Between 1950 and 1960, he traveled back and forth between New York and Hawaii, exhibiting both in Hawaii and on the mainland. In 1960, Tadashi, his wife Kiyoko and two children returned to the islands. In 1965 Sato was honored by President Lyndon Johnson at the White House Festival of Arts, alongside Georgia O'Keeffe, Jackson Pollock and other American artists. From 1960 until his death in 2005, he lived in Maui. Along with Satoru Abe, Bumpei Akaji, Edmund Chung, Tetsuo Ochikubo, Jerry T. Okimoto, and James Park, Tadashi Sato was a member of the Metcalf Chateau, a group of seven Asian-American artists with ties to Honolulu.

Tadashi Sato is considered a member of the abstract expressionist movement. He is known for his abstract and semi-abstract paintings, mosaics, and murals, some, such as Submerged Rocks, inspired by the clear water of his native Hawaii. His goal was to convey a sense of serenity, balance, light and space. Tadashi's most famous work is Aquarius, a 36-foot circular mosaic on the floor of the atrium of the Hawaii State Capitol. The piece depicts submerged rocks and water reflections.
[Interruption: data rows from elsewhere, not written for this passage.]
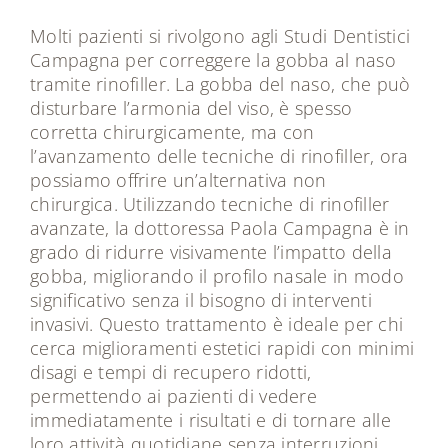
Molti pazienti si rivolgono agli Studi Dentistici
Campagna per correggere la gobba al naso
tramite rinofiller. La gobba del naso, che può
disturbare l’armonia del viso, è spesso
corretta chirurgicamente, ma con
l’avanzamento delle tecniche di rinofiller, ora
possiamo offrire un’alternativa non
chirurgica. Utilizzando tecniche di rinofiller
avanzate, la dottoressa Paola Campagna è in
grado di ridurre visivamente l’impatto della
gobba, migliorando il profilo nasale in modo
significativo senza il bisogno di interventi
invasivi. Questo trattamento è ideale per chi
cerca miglioramenti estetici rapidi con minimi
disagi e tempi di recupero ridotti,
permettendo ai pazienti di vedere
immediatamente i risultati e di tornare alle
loro attività quotidiane senza interruzioni.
The University of Iowa Stanley Museum of Art (Iowa City, IA), the Solomon R. Guggenheim Museum (New York City), the Hawaii State Art Museum, the Honolulu Museum of Art, the University of Arizona Museum of Art (Tucson, Arizona), the Whitney Museum of American Art (New York City) and Yale University Art Gallery are among the public collections holding works of Tadashi Sato.